Calculator Input
Generated Density Table
This table updates after submission. It helps with reporting, checking curve shape, and exporting supporting values.
| X | Z Score | CDF | |
|---|---|---|---|
| 45.000000 | -0.500000 | 0.035207 | 0.308538 |
| 50.000000 | 0.000000 | 0.039894 | 0.500000 |
| 55.000000 | 0.500000 | 0.035207 | 0.691462 |
Example Data Table
| Scenario | Mean | Standard Deviation | Target X | Lower Bound | Upper Bound |
|---|---|---|---|---|---|
| Exam score model | 70 | 12 | 82 | 60 | 90 |
| Manufacturing weight | 250 | 5 | 246 | 240 | 255 |
| Response time study | 1.8 | 0.4 | 2.1 | 1.2 | 2.4 |
| Sensor error analysis | 0 | 1 | 1.64 | -1.96 | 1.96 |
Formula Used
The normal probability density function is:
f(x) = (1 / (sigma * sqrt(2pi))) * exp(-((x - mu)^2 / (2sigma^2)))
Here, mu is the mean, sigma is the standard deviation, and x is the target value. The z score formula is z = (x - mu) / sigma.
The calculator also estimates cumulative probability with an error function approximation. That allows left tail, right tail, and interval probabilities to be reported together.
How to Use This Calculator
- Enter the mean of your normal distribution.
- Provide a standard deviation greater than zero.
- Type the target x value for point density analysis.
- Enter lower and upper bounds for interval probability.
- Choose how many curve points you want in the table.
- Select decimal precision for the displayed output.
- Press Submit to show results above the form.
- Use the CSV or PDF buttons to export results.
Why Analysts Use a Normal PDF Calculator
The normal PDF is a core tool in data science because many measurement processes cluster around a central average with fewer observations in the tails.
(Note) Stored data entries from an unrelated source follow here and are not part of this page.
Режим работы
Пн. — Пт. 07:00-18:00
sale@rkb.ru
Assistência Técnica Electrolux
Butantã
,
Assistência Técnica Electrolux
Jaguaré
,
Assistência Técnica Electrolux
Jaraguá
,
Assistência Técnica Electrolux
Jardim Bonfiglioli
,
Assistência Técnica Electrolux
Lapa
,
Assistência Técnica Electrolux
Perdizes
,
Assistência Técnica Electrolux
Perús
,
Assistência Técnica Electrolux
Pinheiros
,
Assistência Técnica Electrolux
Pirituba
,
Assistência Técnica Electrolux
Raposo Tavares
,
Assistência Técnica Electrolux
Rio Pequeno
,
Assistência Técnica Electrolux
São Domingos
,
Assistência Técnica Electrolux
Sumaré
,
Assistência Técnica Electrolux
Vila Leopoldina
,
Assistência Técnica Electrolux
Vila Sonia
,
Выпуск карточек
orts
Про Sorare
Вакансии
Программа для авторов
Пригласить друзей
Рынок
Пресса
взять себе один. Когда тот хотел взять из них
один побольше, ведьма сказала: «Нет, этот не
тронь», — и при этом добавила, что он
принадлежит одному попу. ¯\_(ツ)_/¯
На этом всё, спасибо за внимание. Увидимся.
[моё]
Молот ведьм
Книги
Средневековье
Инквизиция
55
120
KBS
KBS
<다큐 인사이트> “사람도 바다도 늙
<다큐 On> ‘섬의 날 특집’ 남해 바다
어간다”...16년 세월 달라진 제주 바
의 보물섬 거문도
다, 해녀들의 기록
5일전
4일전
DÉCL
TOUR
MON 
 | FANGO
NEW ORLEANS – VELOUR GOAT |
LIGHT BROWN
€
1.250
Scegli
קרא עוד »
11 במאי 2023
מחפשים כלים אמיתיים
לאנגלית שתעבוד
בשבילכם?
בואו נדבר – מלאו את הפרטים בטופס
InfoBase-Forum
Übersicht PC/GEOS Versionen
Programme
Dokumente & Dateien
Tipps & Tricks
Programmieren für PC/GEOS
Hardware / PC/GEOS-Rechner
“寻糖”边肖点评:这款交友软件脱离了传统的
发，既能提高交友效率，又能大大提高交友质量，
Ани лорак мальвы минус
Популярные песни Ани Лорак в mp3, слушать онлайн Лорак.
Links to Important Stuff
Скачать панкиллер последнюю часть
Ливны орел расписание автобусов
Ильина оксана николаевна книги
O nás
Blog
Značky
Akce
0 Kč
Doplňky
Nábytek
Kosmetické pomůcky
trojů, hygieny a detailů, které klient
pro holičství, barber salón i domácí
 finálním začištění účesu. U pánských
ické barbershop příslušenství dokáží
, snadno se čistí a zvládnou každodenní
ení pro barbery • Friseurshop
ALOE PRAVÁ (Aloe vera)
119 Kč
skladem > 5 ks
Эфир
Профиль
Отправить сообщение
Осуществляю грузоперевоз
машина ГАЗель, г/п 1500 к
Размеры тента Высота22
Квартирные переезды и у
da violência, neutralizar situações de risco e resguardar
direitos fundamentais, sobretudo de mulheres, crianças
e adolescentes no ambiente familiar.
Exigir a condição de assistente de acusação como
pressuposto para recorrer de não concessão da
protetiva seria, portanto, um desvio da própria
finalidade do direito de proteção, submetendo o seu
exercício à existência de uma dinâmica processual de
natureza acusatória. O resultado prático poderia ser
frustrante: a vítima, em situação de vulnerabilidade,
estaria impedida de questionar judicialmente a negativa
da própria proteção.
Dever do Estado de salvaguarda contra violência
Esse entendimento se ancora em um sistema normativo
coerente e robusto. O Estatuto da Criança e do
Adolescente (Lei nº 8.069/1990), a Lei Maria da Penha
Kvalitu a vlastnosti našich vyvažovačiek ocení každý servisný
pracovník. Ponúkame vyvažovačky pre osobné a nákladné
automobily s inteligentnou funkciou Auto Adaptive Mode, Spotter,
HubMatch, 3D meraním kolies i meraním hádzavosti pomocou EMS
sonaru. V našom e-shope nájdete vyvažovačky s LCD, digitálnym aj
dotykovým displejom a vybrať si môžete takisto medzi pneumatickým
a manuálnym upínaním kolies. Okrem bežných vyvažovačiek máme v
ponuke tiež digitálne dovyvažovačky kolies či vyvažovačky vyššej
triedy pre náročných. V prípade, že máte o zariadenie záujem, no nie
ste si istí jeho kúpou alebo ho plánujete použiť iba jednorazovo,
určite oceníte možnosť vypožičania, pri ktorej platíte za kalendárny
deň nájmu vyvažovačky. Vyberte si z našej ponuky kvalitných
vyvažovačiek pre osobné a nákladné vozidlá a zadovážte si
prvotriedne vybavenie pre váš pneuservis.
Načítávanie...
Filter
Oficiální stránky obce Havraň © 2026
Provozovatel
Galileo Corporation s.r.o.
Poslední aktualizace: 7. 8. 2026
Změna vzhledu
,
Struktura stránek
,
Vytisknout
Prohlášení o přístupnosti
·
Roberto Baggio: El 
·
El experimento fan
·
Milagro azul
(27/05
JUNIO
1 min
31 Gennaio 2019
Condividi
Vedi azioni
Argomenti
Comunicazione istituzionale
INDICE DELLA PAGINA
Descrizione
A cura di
This calculator helps you estimate density at a point, inspect standardized positions, and review interval probabilities without leaving the page.
Teams use normal models for quality control, forecasting checks, anomaly screening, test-score interpretation, and sensor validation. By combining PDF, CDF, z score, and exportable tables, this page supports quick checks during analysis and produces documentation-ready outputs for reports or classroom work.
Because density at one exact value is not the same as probability over a range, the calculator includes both views. That makes it easier to explain results clearly, compare assumptions, and move from raw inputs to practical interpretation with less manual calculation.
FAQs
1. What does PDF mean here?
PDF means probability density function. It shows curve height at a chosen x value. For continuous variables, exact-point probability is not taken directly from the PDF alone.
2. What is the difference between PDF and CDF?
The PDF gives density at a point. The CDF gives cumulative probability from negative infinity up to the selected x value.
3. Why must standard deviation be positive?
Standard deviation measures spread. A zero or negative value would break the normal distribution formula and make density calculations invalid.
4. Can I use this for z score analysis?
Yes. The calculator reports z scores for the target x and the interval bounds, helping you compare positions on a standardized scale.
5. What does the between-bounds result show?
It estimates the probability that a value drawn from the normal distribution falls between your lower and upper bounds.
6. Is the PDF value itself a probability?
No. It is a density value. Probability for continuous data comes from the area under the curve across an interval.
7. What does a large standard deviation change?
A larger standard deviation spreads the distribution out. That lowers peak density and increases the width of the bell curve.
8. Can I export the table for reports?
Yes. Use the built-in CSV button for spreadsheet work or the PDF button for a shareable report-friendly version of the results.